Proverbs 5:18-19 (KJV)

Marriage is the only way a man may engage in any type of sexual relations with a woman – that is God’s standard.  That means virtual sex, phone sex, sexting and all other forms of extramarital sexual relations violate God’s prerequisite for man’s sexual use of a woman.

So, what should type of “conversion” programs should we as Bible believing Christians support? The answer is those which conform to God’s design for sex.  That means we should have programs that encourage heterosexual orientation while strongly condemning homosexual orientation.  It means we should have programs that encourage regularly occurring sexual relations within marriage while strongly condemning all extramarital sexual relations.

It is by God’s Design that Men Rank Women By their Bodies

It is not only natural by God’s design for men to want to use women for sexual pleasure, it is also natural and by God’s design for men to rank women by their bodies.

One of the most famous rankings between women found in the Scriptures is that of Rachel and Leah:

“17 Leah was tender eyed; but Rachel was beautiful and well favoured. 18 And Jacob loved Rachel; and said, I will serve thee seven years for Rachel thy younger daughter.

Genesis 29:17-18 (KJV)

The Hebrew phrase that is translated as “beautiful and well favoured” in the KJV is not as literal to Hebrew text.  In the Hebrew it reads yâpheh[beautiful,lovely,fair] tô’ar [form, figure, shape] yâpheh[beautiful,lovely,fair] mar’eh[sight, vision, appearance].  So, when we take this phrase together it said Rachel had “a beautiful figure and was lovely to look at”.  In modern terms we might say “Rachel was built and was easy on the eyes”.

In the Song of Solomon we are told:

“How beautiful are your feet in sandals, O prince’s daughter! The curves of your hips are like jewels, The work of the hands of an artist.”

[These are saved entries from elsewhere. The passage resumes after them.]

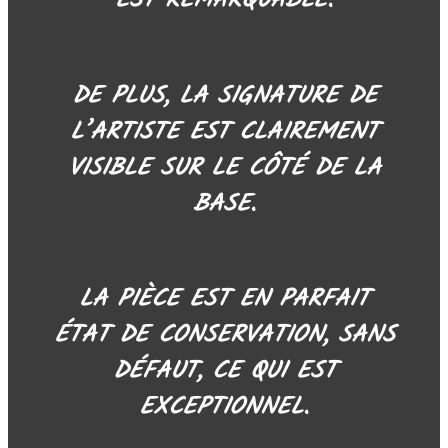
EST REMARQUABLE.
DE PLUS, LA SIGNATURE DE
L’ARTISTE EST CLAIREMENT
VISIBLE SUR LE CÔTÉ DE LA
BASE.
LA PIÈCE EST EN PARFAIT
ÉTAT DE CONSERVATION, SANS
DÉFAUT, CE QUI EST
EXCEPTIONNEL.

Song of Solomon 7:1 (NASB)

Even when God pictures himself and his attraction and eventual marriage to Israel, he uses the woman’s body as the initial focus of his attraction:

“7 I have caused thee to multiply as the bud of the field, and thou hast increased and waxen great, and thou art come to excellent ornaments: thy breasts are fashioned, and thine hair is grown, whereas thou wast naked and bare. 8 Now when I passed by thee, and looked upon thee, behold, thy time was the time of love; and I spread my skirt over thee, and covered thy nakedness: yea, I sware unto thee, and entered into a covenant with thee, saith the Lord God, and thou becamest mine.”

Ezekiel 16:7-8 (KJV)

Women Are Like Christmas Trees To Men

In the passage we just mentioned from Ezekiel 16:7-8 we see that God refers to a woman’s breasts and the other changes she experiences in puberty as “excellent ornaments”.  And this passage is really a great passage for illustrating how the male  sexual objectification of women is not wrong, but is in fact by the design of God.

We could compare women to Christmas trees.  There is the tree itself and then the ornaments that are placed on the tree. The tree is like the person of the woman or her mind and her character traits and her body parts like her face, hair, breasts, hips, legs and buttocks are like the ornaments on a Christmas tree.

And remember that a Christmas tree is not a Christmas tree without ornaments, right? So, when we look at various Christmas trees what is the first thing we notice? The beauty of the tree or the beauty of the ornaments? It is the ornaments.  But then as we more closely examine the Christmas tree, we will also rate the tree itself.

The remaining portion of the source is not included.